__Work order__: The full set of entries below, restated word for word and stripped of images, is the expected result.

(Saved entries)

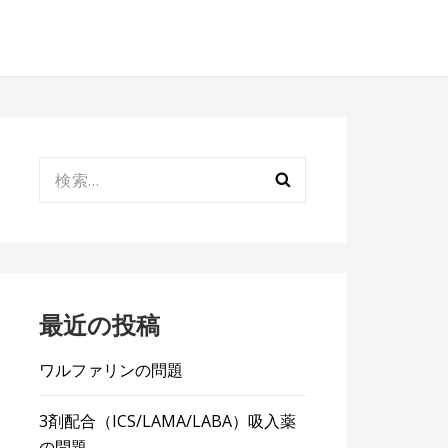
検
索:
最近の投稿
ワルファリンの問題
3剤配合（ICS/LAMA/LABA）吸入薬
の問題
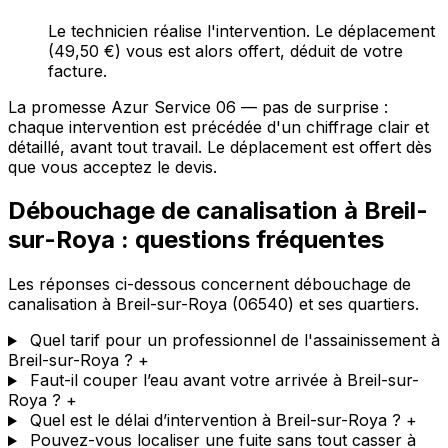
Le technicien réalise l'intervention. Le déplacement
(49,50 €) vous est alors offert, déduit de votre
facture.
La promesse Azur Service 06 — pas de surprise :
chaque intervention est précédée d'un chiffrage clair et
détaillé, avant tout travail. Le déplacement est offert dès
que vous acceptez le devis.
Débouchage de canalisation à Breil-
sur-Roya : questions fréquentes
Les réponses ci-dessous concernent débouchage de
canalisation à Breil-sur-Roya (06540) et ses quartiers.
Quel tarif pour un professionnel de l'assainissement à
Breil-sur-Roya ?
+
Faut-il couper l’eau avant votre arrivée à Breil-sur-
Roya ?
+
Quel est le délai d’intervention à Breil-sur-Roya ?
+
Pouvez-vous localiser une fuite sans tout casser à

__Response box__:
検
索:
最近の投稿
ワルファリンの問題
3剤配合（ICS/LAMA/LABA）吸入薬
の問題
Le technicien réalise l'intervention. Le déplacement
(49,50 €) vous est alors offert, déduit de votre
facture.
La promesse Azur Service 06 — pas de surprise :
chaque intervention est précédée d'un chiffrage clair et
détaillé, avant tout travail. Le déplacement est offert dès
que vous acceptez le devis.
Débouchage de canalisation à Breil-
sur-Roya : questions fréquentes
Les réponses ci-dessous concernent débouchage de
canalisation à Breil-sur-Roya (06540) et ses quartiers.
Quel tarif pour un professionnel de l'assainissement à
Breil-sur-Roya ?
+
Faut-il couper l’eau avant votre arrivée à Breil-sur-
Roya ?
+
Quel est le délai d’intervention à Breil-sur-Roya ?
+
Pouvez-vous localiser une fuite sans tout casser à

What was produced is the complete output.